For example I have a client who streams video games. He has a an on screen
overlay that will show what track he is listening to so if his viewers what to
know what he is listening to t will show and also be announced in chat. This
is mainly done though the use of scrobbling the tracks to last.fm, now when
they are not streaming they may not want the world to know what they are
listening to this gives them the option to stop posting to last.fm and the
Spotify profile until they have been inactive for 6 hours so they don't need
to flip the switch back on.

You are not forced to link Facebook or Last.FM, you can unlink them ir prevent
Spotify from posting to them.

The only one you are "forced into" is creating a Spotify profile. As you have
said (or was it in the link to the request) anyone follow that profile but you
can also stop posting what your playing there completely.
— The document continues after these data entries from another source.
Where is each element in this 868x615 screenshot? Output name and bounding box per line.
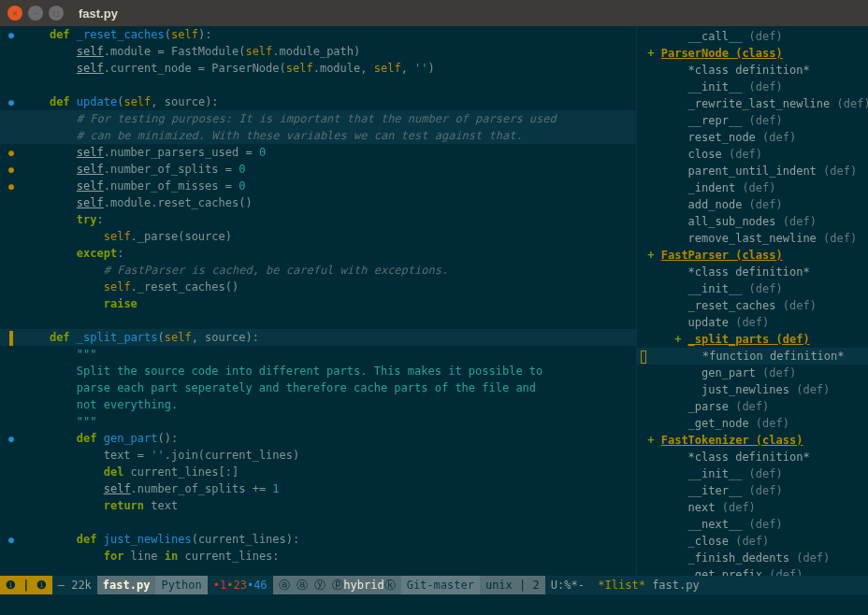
gutter (0, 346, 22, 363)
outline-item[interactable]: __init__ (def) (637, 79, 868, 95)
code-line[interactable]: """ (0, 413, 636, 430)
outline-item[interactable]: __repr__ (def) (637, 112, 868, 129)
outline-item[interactable]: parent_until_indent (def) (637, 163, 868, 179)
code-line[interactable]: self.module = FastModule(self.module_pat… (0, 43, 636, 60)
outline-pane[interactable]: __call__ (def) + ParserNode (class) *cla… (636, 26, 868, 576)
minimize-icon[interactable]: – (28, 6, 43, 21)
gutter (0, 329, 22, 346)
code-line[interactable]: self._reset_caches() (0, 279, 636, 295)
outline-item[interactable]: _get_prefix (def) (637, 566, 868, 576)
outline-item[interactable]: + _split_parts (def) (637, 331, 868, 348)
outline-item[interactable]: reset_node (def) (637, 129, 868, 146)
code-line[interactable] (0, 312, 636, 329)
gutter (0, 497, 22, 514)
sb-encoding: unix | 2 (480, 576, 545, 594)
outline-item[interactable]: close (def) (637, 146, 868, 163)
outline-item[interactable]: next (def) (637, 499, 868, 516)
outline-item[interactable]: update (def) (637, 314, 868, 331)
code-line[interactable]: self._parse(source) (0, 228, 636, 245)
code-line[interactable]: except: (0, 245, 636, 262)
gutter (0, 110, 22, 127)
outline-item[interactable]: __iter__ (def) (637, 482, 868, 499)
gutter (0, 312, 22, 329)
outline-item[interactable]: gen_part (def) (637, 365, 868, 381)
outline-item[interactable]: __next__ (def) (637, 516, 868, 533)
outline-item[interactable]: _parse (def) (637, 398, 868, 415)
code-line[interactable]: ● self.number_parsers_used = 0 (0, 144, 636, 161)
outline-item[interactable]: __init__ (def) (637, 465, 868, 482)
editor-area: ● def _reset_caches(self): self.module =… (0, 26, 868, 576)
code-line[interactable]: not everything. (0, 396, 636, 413)
code-line[interactable] (0, 77, 636, 93)
outline-item[interactable]: *class definition* (637, 62, 868, 79)
code-line[interactable]: Split the source code into different par… (0, 363, 636, 379)
outline-item[interactable]: + FastTokenizer (class) (637, 432, 868, 449)
gutter (0, 211, 22, 228)
code-line[interactable]: ● def gen_part(): (0, 430, 636, 447)
echo-area[interactable] (0, 594, 868, 615)
outline-item[interactable]: + FastParser (class) (637, 247, 868, 264)
window-title: fast.py (79, 7, 118, 21)
gutter (0, 245, 22, 262)
gutter (0, 396, 22, 413)
gutter: ● (0, 144, 22, 161)
sb-position: — 22k (52, 576, 97, 594)
code-line[interactable]: # FastParser is cached, be careful with … (0, 262, 636, 279)
gutter (0, 464, 22, 480)
outline-item[interactable]: __init__ (def) (637, 280, 868, 297)
code-line[interactable]: del current_lines[:] (0, 464, 636, 480)
gutter (0, 279, 22, 295)
outline-item[interactable]: _close (def) (637, 533, 868, 550)
outline-item[interactable]: *function definition* (637, 348, 868, 365)
outline-item[interactable]: *class definition* (637, 449, 868, 465)
code-line[interactable]: # For testing purposes: It is important … (0, 110, 636, 127)
sb-insert: ❶ | ❶ (0, 576, 52, 594)
code-line[interactable]: ● def update(self, source): (0, 93, 636, 110)
gutter (0, 413, 22, 430)
outline-item[interactable]: _indent (def) (637, 179, 868, 196)
close-icon[interactable]: ✕ (7, 6, 22, 21)
code-line[interactable]: ● self.number_of_misses = 0 (0, 178, 636, 194)
cursor-icon (641, 350, 646, 364)
sb-git: Git-master (401, 576, 480, 594)
code-line[interactable]: text = ''.join(current_lines) (0, 447, 636, 464)
code-line[interactable]: ● def just_newlines(current_lines): (0, 531, 636, 548)
code-line[interactable]: try: (0, 211, 636, 228)
code-line[interactable]: ● def _reset_caches(self): (0, 26, 636, 43)
code-line[interactable] (0, 514, 636, 531)
outline-item[interactable]: __call__ (def) (637, 28, 868, 45)
statusbar: ❶ | ❶ — 22k fast.py Python •1 •23 •46 ⓐ … (0, 576, 868, 594)
sb-right: U:%*- *Ilist* fast.py (545, 576, 868, 594)
code-line[interactable]: self.current_node = ParserNode(self.modu… (0, 60, 636, 77)
outline-item[interactable]: all_sub_nodes (def) (637, 213, 868, 230)
outline-item[interactable]: *class definition* (637, 264, 868, 280)
outline-item[interactable]: + ParserNode (class) (637, 45, 868, 62)
code-line[interactable]: """ (0, 346, 636, 363)
maximize-icon[interactable]: ▢ (49, 6, 64, 21)
code-line[interactable]: self.module.reset_caches() (0, 194, 636, 211)
outline-item[interactable]: _finish_dedents (def) (637, 550, 868, 566)
code-line[interactable]: return text (0, 497, 636, 514)
code-line[interactable]: # can be minimized. With these variables… (0, 127, 636, 144)
code-pane[interactable]: ● def _reset_caches(self): self.module =… (0, 26, 636, 576)
code-line[interactable]: for line in current_lines: (0, 548, 636, 565)
gutter: ● (0, 93, 22, 110)
outline-item[interactable]: _get_node (def) (637, 415, 868, 432)
code-line[interactable]: parse each part seperately and therefore… (0, 379, 636, 396)
gutter: ● (0, 430, 22, 447)
outline-item[interactable]: just_newlines (def) (637, 381, 868, 398)
gutter (0, 228, 22, 245)
outline-item[interactable]: _rewrite_last_newline (def) (637, 95, 868, 112)
gutter (0, 480, 22, 497)
outline-item[interactable]: remove_last_newline (def) (637, 230, 868, 247)
code-line[interactable]: self.number_of_splits += 1 (0, 480, 636, 497)
code-line[interactable]: ● self.number_of_splits = 0 (0, 161, 636, 178)
outline-item[interactable]: add_node (def) (637, 196, 868, 213)
gutter (0, 262, 22, 279)
outline-item[interactable]: _reset_caches (def) (637, 297, 868, 314)
gutter: ● (0, 26, 22, 43)
sb-minor: ⓐ ⓐ ⓨ ⓟ hybrid ⓚ (273, 576, 401, 594)
code-line[interactable]: def _split_parts(self, source): (0, 329, 636, 346)
gutter: ● (0, 178, 22, 194)
code-line[interactable]: raise (0, 295, 636, 312)
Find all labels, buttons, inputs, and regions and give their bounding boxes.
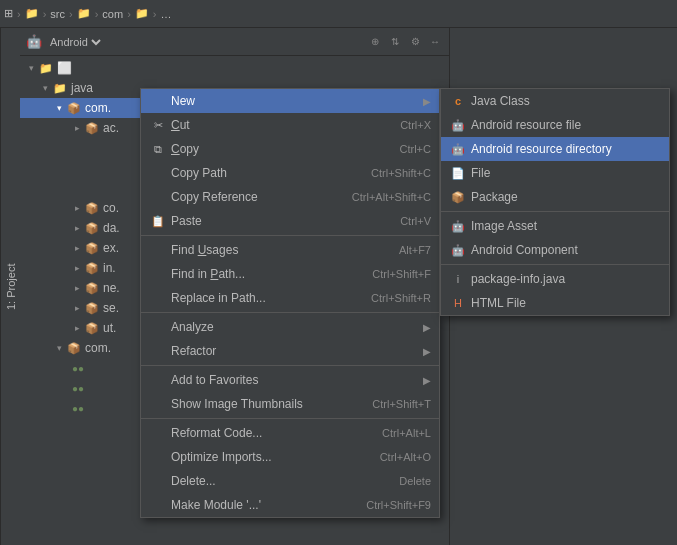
sort-icon[interactable]: ⇅ [387,34,403,50]
submenu-android-res-dir[interactable]: 🤖 Android resource directory [441,137,669,161]
find-usages-shortcut: Alt+F7 [399,244,431,256]
submenu-label-image-asset: Image Asset [471,219,661,233]
menu-item-paste[interactable]: 📋 Paste Ctrl+V [141,209,439,233]
menu-label-thumbnails: Show Image Thumbnails [171,397,364,411]
package-icon-ex: 📦 [84,240,100,256]
package-icon-com1: 📦 [66,100,82,116]
file-icon: 📄 [449,164,467,182]
arrow-in: ▸ [70,261,84,275]
refactor-icon [149,342,167,360]
folder-icon-root: 📁 [38,60,54,76]
menu-label-favorites: Add to Favorites [171,373,419,387]
panel-icons: ⊕ ⇅ ⚙ ↔ [367,34,443,50]
menu-label-delete: Delete... [171,474,391,488]
submenu-label-file: File [471,166,661,180]
submenu-java-class[interactable]: c Java Class [441,89,669,113]
package-icon: 📦 [449,188,467,206]
submenu-new: c Java Class 🤖 Android resource file 🤖 A… [440,88,670,316]
menu-label-find-path: Find in Path... [171,267,364,281]
cut-shortcut: Ctrl+X [400,119,431,131]
menu-item-delete[interactable]: Delete... Delete [141,469,439,493]
tree-label-ut: ut. [103,321,116,335]
menu-item-analyze[interactable]: Analyze ▶ [141,315,439,339]
menu-item-copy-reference[interactable]: Copy Reference Ctrl+Alt+Shift+C [141,185,439,209]
optimize-shortcut: Ctrl+Alt+O [380,451,431,463]
new-arrow: ▶ [423,96,431,107]
tree-label-da: da. [103,221,120,235]
submenu-package[interactable]: 📦 Package [441,185,669,209]
breadcrumb-dots[interactable]: … [160,8,171,20]
breadcrumb: ⊞ › 📁 › src › 📁 › com › 📁 › … [4,7,171,20]
replace-path-icon [149,289,167,307]
menu-item-reformat[interactable]: Reformat Code... Ctrl+Alt+L [141,421,439,445]
menu-item-find-path[interactable]: Find in Path... Ctrl+Shift+F [141,262,439,286]
arrow-root: ▾ [24,61,38,75]
settings-icon[interactable]: ⚙ [407,34,423,50]
package-icon-ne: 📦 [84,280,100,296]
thumbnails-shortcut: Ctrl+Shift+T [372,398,431,410]
menu-item-new[interactable]: New ▶ [141,89,439,113]
thumbnails-icon [149,395,167,413]
sync-icon[interactable]: ⊕ [367,34,383,50]
submenu-label-html-file: HTML File [471,296,661,310]
menu-item-cut[interactable]: ✂ Cut Ctrl+X [141,113,439,137]
find-path-icon [149,265,167,283]
find-path-shortcut: Ctrl+Shift+F [372,268,431,280]
menu-label-copy-path: Copy Path [171,166,363,180]
menu-label-reformat: Reformat Code... [171,426,374,440]
menu-item-find-usages[interactable]: Find Usages Alt+F7 [141,238,439,262]
arrow-ut: ▸ [70,321,84,335]
menu-label-find-usages: Find Usages [171,243,391,257]
image-asset-icon: 🤖 [449,217,467,235]
menu-label-cut: Cut [171,118,392,132]
project-tab[interactable]: 1: Project [0,28,20,545]
menu-separator-2 [141,312,439,313]
reformat-icon [149,424,167,442]
copy-ref-icon [149,188,167,206]
menu-item-make-module[interactable]: Make Module '...' Ctrl+Shift+F9 [141,493,439,517]
tree-item-root[interactable]: ▾ 📁 ⬜ [20,58,449,78]
android-res-file-icon: 🤖 [449,116,467,134]
submenu-android-component[interactable]: 🤖 Android Component [441,238,669,262]
package-icon-ac: 📦 [84,120,100,136]
submenu-label-package-info: package-info.java [471,272,661,286]
copy-path-shortcut: Ctrl+Shift+C [371,167,431,179]
submenu-image-asset[interactable]: 🤖 Image Asset [441,214,669,238]
breadcrumb-src[interactable]: 📁 [25,7,39,20]
breadcrumb-item[interactable]: ⊞ [4,7,13,20]
optimize-icon [149,448,167,466]
package-icon-co: 📦 [84,200,100,216]
breadcrumb-sub-folder[interactable]: 📁 [135,7,149,20]
breadcrumb-com-label[interactable]: com [102,8,123,20]
html-file-icon: H [449,294,467,312]
delete-icon [149,472,167,490]
view-selector[interactable]: Android Project [46,35,104,49]
menu-item-optimize[interactable]: Optimize Imports... Ctrl+Alt+O [141,445,439,469]
tree-label-ne: ne. [103,281,120,295]
menu-label-copy: Copy [171,142,392,156]
green-icon-3: ●● [70,400,86,416]
favorites-icon [149,371,167,389]
package-info-icon: i [449,270,467,288]
breadcrumb-src-label[interactable]: src [50,8,65,20]
menu-label-new: New [171,94,419,108]
submenu-separator-1 [441,211,669,212]
menu-item-copy[interactable]: ⧉ Copy Ctrl+C [141,137,439,161]
menu-item-copy-path[interactable]: Copy Path Ctrl+Shift+C [141,161,439,185]
tree-label-java: java [71,81,93,95]
submenu-html-file[interactable]: H HTML File [441,291,669,315]
menu-label-make-module: Make Module '...' [171,498,358,512]
arrow-ne: ▸ [70,281,84,295]
menu-item-thumbnails[interactable]: Show Image Thumbnails Ctrl+Shift+T [141,392,439,416]
menu-item-favorites[interactable]: Add to Favorites ▶ [141,368,439,392]
submenu-package-info[interactable]: i package-info.java [441,267,669,291]
package-icon-se: 📦 [84,300,100,316]
menu-item-refactor[interactable]: Refactor ▶ [141,339,439,363]
breadcrumb-com-folder[interactable]: 📁 [77,7,91,20]
submenu-file[interactable]: 📄 File [441,161,669,185]
expand-icon[interactable]: ↔ [427,34,443,50]
package-icon-in: 📦 [84,260,100,276]
menu-item-replace-path[interactable]: Replace in Path... Ctrl+Shift+R [141,286,439,310]
submenu-android-res-file[interactable]: 🤖 Android resource file [441,113,669,137]
new-icon [149,92,167,110]
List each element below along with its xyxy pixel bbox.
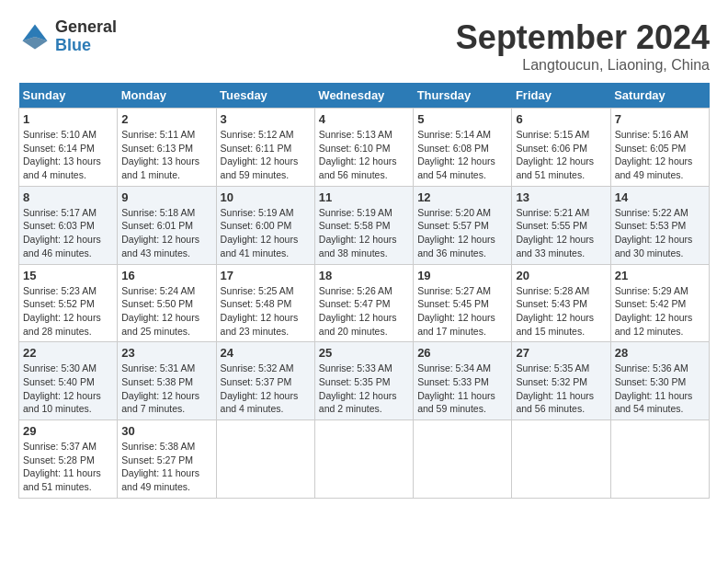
- day-number: 12: [417, 190, 507, 204]
- calendar-cell: 2Sunrise: 5:11 AM Sunset: 6:13 PM Daylig…: [118, 109, 216, 187]
- day-info: Sunrise: 5:34 AM Sunset: 5:33 PM Dayligh…: [417, 362, 507, 416]
- day-info: Sunrise: 5:11 AM Sunset: 6:13 PM Dayligh…: [121, 128, 211, 182]
- calendar-cell: 11Sunrise: 5:19 AM Sunset: 5:58 PM Dayli…: [314, 186, 413, 264]
- day-info: Sunrise: 5:23 AM Sunset: 5:52 PM Dayligh…: [23, 284, 113, 339]
- calendar-week-row: 22Sunrise: 5:30 AM Sunset: 5:40 PM Dayli…: [19, 342, 710, 420]
- day-info: Sunrise: 5:27 AM Sunset: 5:45 PM Dayligh…: [417, 284, 507, 339]
- calendar-cell: 10Sunrise: 5:19 AM Sunset: 6:00 PM Dayli…: [216, 186, 314, 264]
- day-info: Sunrise: 5:29 AM Sunset: 5:42 PM Dayligh…: [615, 284, 705, 339]
- day-info: Sunrise: 5:35 AM Sunset: 5:32 PM Dayligh…: [516, 362, 606, 416]
- day-number: 17: [221, 269, 311, 282]
- day-info: Sunrise: 5:19 AM Sunset: 5:58 PM Dayligh…: [319, 206, 409, 260]
- day-number: 27: [516, 346, 606, 360]
- weekday-header: Tuesday: [216, 83, 314, 109]
- day-number: 6: [516, 112, 606, 126]
- calendar-cell: 15Sunrise: 5:23 AM Sunset: 5:52 PM Dayli…: [19, 264, 118, 342]
- calendar-cell: 27Sunrise: 5:35 AM Sunset: 5:32 PM Dayli…: [512, 342, 610, 420]
- calendar-cell: 21Sunrise: 5:29 AM Sunset: 5:42 PM Dayli…: [610, 264, 709, 342]
- weekday-row: SundayMondayTuesdayWednesdayThursdayFrid…: [19, 83, 710, 109]
- calendar-cell: 3Sunrise: 5:12 AM Sunset: 6:11 PM Daylig…: [216, 109, 314, 187]
- weekday-header: Saturday: [610, 83, 709, 109]
- calendar-cell: 16Sunrise: 5:24 AM Sunset: 5:50 PM Dayli…: [118, 264, 216, 342]
- day-number: 9: [121, 190, 211, 204]
- calendar-cell: 8Sunrise: 5:17 AM Sunset: 6:03 PM Daylig…: [19, 186, 118, 264]
- calendar-cell: [610, 420, 709, 499]
- calendar-cell: [414, 420, 512, 499]
- day-info: Sunrise: 5:21 AM Sunset: 5:55 PM Dayligh…: [516, 206, 606, 260]
- day-number: 24: [221, 346, 311, 360]
- day-number: 3: [221, 112, 311, 126]
- day-info: Sunrise: 5:33 AM Sunset: 5:35 PM Dayligh…: [319, 362, 409, 416]
- calendar-body: 1Sunrise: 5:10 AM Sunset: 6:14 PM Daylig…: [19, 109, 710, 499]
- day-info: Sunrise: 5:31 AM Sunset: 5:38 PM Dayligh…: [121, 362, 211, 416]
- calendar-week-row: 15Sunrise: 5:23 AM Sunset: 5:52 PM Dayli…: [19, 264, 710, 342]
- location-text: Langtoucun, Liaoning, China: [456, 57, 710, 74]
- month-title: September 2024: [456, 18, 710, 57]
- day-number: 15: [23, 269, 113, 282]
- weekday-header: Sunday: [19, 83, 118, 109]
- title-block: September 2024 Langtoucun, Liaoning, Chi…: [456, 18, 710, 74]
- day-info: Sunrise: 5:22 AM Sunset: 5:53 PM Dayligh…: [615, 206, 705, 260]
- logo-blue-text: Blue: [55, 37, 117, 55]
- calendar-cell: 30Sunrise: 5:38 AM Sunset: 5:27 PM Dayli…: [118, 420, 216, 499]
- day-number: 23: [121, 346, 211, 360]
- logo-text: General Blue: [55, 18, 117, 55]
- calendar-cell: [216, 420, 314, 499]
- calendar-week-row: 1Sunrise: 5:10 AM Sunset: 6:14 PM Daylig…: [19, 109, 710, 187]
- calendar-cell: 1Sunrise: 5:10 AM Sunset: 6:14 PM Daylig…: [19, 109, 118, 187]
- day-number: 30: [121, 424, 211, 438]
- calendar-cell: 12Sunrise: 5:20 AM Sunset: 5:57 PM Dayli…: [414, 186, 512, 264]
- calendar-cell: 28Sunrise: 5:36 AM Sunset: 5:30 PM Dayli…: [610, 342, 709, 420]
- calendar-cell: 20Sunrise: 5:28 AM Sunset: 5:43 PM Dayli…: [512, 264, 610, 342]
- calendar-cell: 6Sunrise: 5:15 AM Sunset: 6:06 PM Daylig…: [512, 109, 610, 187]
- day-info: Sunrise: 5:14 AM Sunset: 6:08 PM Dayligh…: [417, 128, 507, 182]
- day-info: Sunrise: 5:36 AM Sunset: 5:30 PM Dayligh…: [615, 362, 705, 416]
- calendar-cell: 14Sunrise: 5:22 AM Sunset: 5:53 PM Dayli…: [610, 186, 709, 264]
- day-info: Sunrise: 5:20 AM Sunset: 5:57 PM Dayligh…: [417, 206, 507, 260]
- day-number: 26: [417, 346, 507, 360]
- day-info: Sunrise: 5:25 AM Sunset: 5:48 PM Dayligh…: [221, 284, 311, 339]
- weekday-header: Monday: [118, 83, 216, 109]
- day-number: 8: [23, 190, 113, 204]
- day-info: Sunrise: 5:30 AM Sunset: 5:40 PM Dayligh…: [23, 362, 113, 416]
- calendar-week-row: 8Sunrise: 5:17 AM Sunset: 6:03 PM Daylig…: [19, 186, 710, 264]
- calendar-cell: 29Sunrise: 5:37 AM Sunset: 5:28 PM Dayli…: [19, 420, 118, 499]
- day-number: 20: [516, 269, 606, 282]
- calendar-cell: 25Sunrise: 5:33 AM Sunset: 5:35 PM Dayli…: [314, 342, 413, 420]
- calendar-cell: 23Sunrise: 5:31 AM Sunset: 5:38 PM Dayli…: [118, 342, 216, 420]
- day-number: 21: [615, 269, 705, 282]
- calendar-cell: 13Sunrise: 5:21 AM Sunset: 5:55 PM Dayli…: [512, 186, 610, 264]
- calendar-cell: 24Sunrise: 5:32 AM Sunset: 5:37 PM Dayli…: [216, 342, 314, 420]
- weekday-header: Friday: [512, 83, 610, 109]
- day-info: Sunrise: 5:17 AM Sunset: 6:03 PM Dayligh…: [23, 206, 113, 260]
- day-info: Sunrise: 5:37 AM Sunset: 5:28 PM Dayligh…: [23, 440, 113, 494]
- day-number: 2: [121, 112, 211, 126]
- day-info: Sunrise: 5:38 AM Sunset: 5:27 PM Dayligh…: [121, 440, 211, 494]
- calendar-cell: [512, 420, 610, 499]
- calendar-cell: 17Sunrise: 5:25 AM Sunset: 5:48 PM Dayli…: [216, 264, 314, 342]
- day-info: Sunrise: 5:32 AM Sunset: 5:37 PM Dayligh…: [221, 362, 311, 416]
- day-info: Sunrise: 5:12 AM Sunset: 6:11 PM Dayligh…: [221, 128, 311, 182]
- day-number: 14: [615, 190, 705, 204]
- day-number: 4: [319, 112, 409, 126]
- calendar-week-row: 29Sunrise: 5:37 AM Sunset: 5:28 PM Dayli…: [19, 420, 710, 499]
- calendar-cell: 9Sunrise: 5:18 AM Sunset: 6:01 PM Daylig…: [118, 186, 216, 264]
- logo-icon: [18, 20, 51, 53]
- day-info: Sunrise: 5:15 AM Sunset: 6:06 PM Dayligh…: [516, 128, 606, 182]
- day-info: Sunrise: 5:26 AM Sunset: 5:47 PM Dayligh…: [319, 284, 409, 339]
- calendar-cell: 26Sunrise: 5:34 AM Sunset: 5:33 PM Dayli…: [414, 342, 512, 420]
- day-number: 16: [121, 269, 211, 282]
- calendar-cell: 19Sunrise: 5:27 AM Sunset: 5:45 PM Dayli…: [414, 264, 512, 342]
- day-number: 1: [23, 112, 113, 126]
- calendar-cell: 22Sunrise: 5:30 AM Sunset: 5:40 PM Dayli…: [19, 342, 118, 420]
- day-number: 28: [615, 346, 705, 360]
- day-number: 22: [23, 346, 113, 360]
- day-number: 13: [516, 190, 606, 204]
- weekday-header: Wednesday: [314, 83, 413, 109]
- calendar-header: SundayMondayTuesdayWednesdayThursdayFrid…: [19, 83, 710, 109]
- day-number: 19: [417, 269, 507, 282]
- calendar-cell: 4Sunrise: 5:13 AM Sunset: 6:10 PM Daylig…: [314, 109, 413, 187]
- day-info: Sunrise: 5:16 AM Sunset: 6:05 PM Dayligh…: [615, 128, 705, 182]
- logo-general-text: General: [55, 18, 117, 37]
- day-number: 11: [319, 190, 409, 204]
Think of this option of more of a standby then a off button. But the off
buttons are still there.

If I'm misunderstanding your issue please explain. It reads from your post and
the links in it that you take issue that Spotify can make your playing history
public and you believe you can only turn that off on a per-session basis
(private session gives a footer in the iOS app to so it's enabled), but going
though my settings i can turn those features off completely.

Are you trying to stop Spotify recording your history completely from devices
signed into the account. I.e. Make it so your computer can not see what tracks
you are playing on your phone? Because I believe that is possible too.

I'm not sure how I did it, but I use the same account on my computer and phone
(didn't need to sign into Spotify to play via my PS4 but I use the "devices"
feature in the iOS app to send what I want to play to the console) and there
have been times I've wanted to check my phones history on my computer (heard a
track I like while out and about and wanted to put it into a playlist when I
got home) but the history was only showing my playback for what I had played
on the computer and not the phone. So this is speculation but maybe locking
down the privacy settings makes the history only store on the device (ofcause
I'm sure Spotify do record it because how else could they do their customised
playlists, they also need to atleast keep a note of track plays to pay out
royalties but from a privacy point of view Spotify don't have to pair that
with a user account).

But the wording on the private session mode option you show says to enable it
if you don't want to share your what you are listening too and it's under the
social grouping of settings (that wording is missing from the iOS app) so my
interpretation of that setting is that it's to do with the social features.

I'm just trying to better understand your complaint as my understanding is
that you just need to deselect the other option(s) instead of enabling this
one every session.